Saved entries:
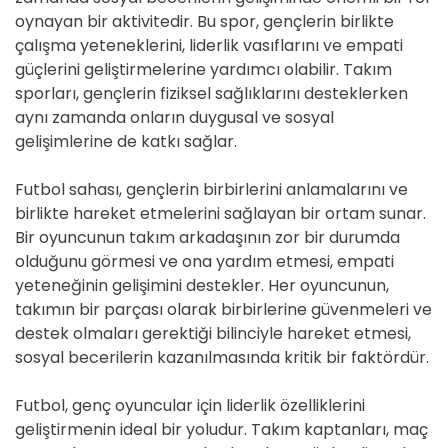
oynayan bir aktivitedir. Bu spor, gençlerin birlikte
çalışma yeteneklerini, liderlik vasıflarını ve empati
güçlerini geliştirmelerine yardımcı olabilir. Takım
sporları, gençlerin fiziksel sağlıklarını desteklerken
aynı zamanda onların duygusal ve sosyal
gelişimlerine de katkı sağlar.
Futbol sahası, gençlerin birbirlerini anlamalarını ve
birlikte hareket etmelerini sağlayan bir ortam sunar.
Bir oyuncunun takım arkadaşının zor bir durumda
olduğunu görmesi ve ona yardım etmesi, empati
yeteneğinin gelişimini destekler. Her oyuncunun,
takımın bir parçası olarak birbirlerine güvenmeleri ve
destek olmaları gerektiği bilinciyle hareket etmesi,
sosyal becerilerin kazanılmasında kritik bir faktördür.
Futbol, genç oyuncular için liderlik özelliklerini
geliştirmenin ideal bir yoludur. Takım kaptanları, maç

--

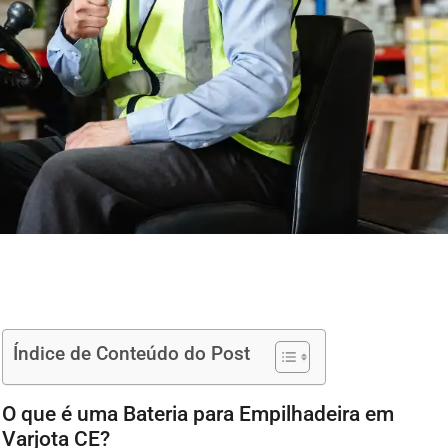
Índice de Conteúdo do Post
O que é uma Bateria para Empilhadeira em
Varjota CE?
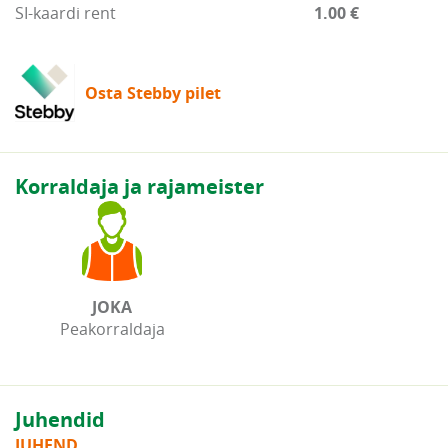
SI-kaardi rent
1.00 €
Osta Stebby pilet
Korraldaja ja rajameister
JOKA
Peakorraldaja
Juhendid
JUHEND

## AIM OF THE EXERCISE
Begin at the line above that has "destek olmaları gerektiği" and stop after the line that has "geliştirmenin ideal bir", copying each line exactly and adding nothing else.

## ANSWER BELOW
destek olmaları gerektiği bilinciyle hareket etmesi,
sosyal becerilerin kazanılmasında kritik bir faktördür.
Futbol, genç oyuncular için liderlik özelliklerini
geliştirmenin ideal bir yoludur. Takım kaptanları, maç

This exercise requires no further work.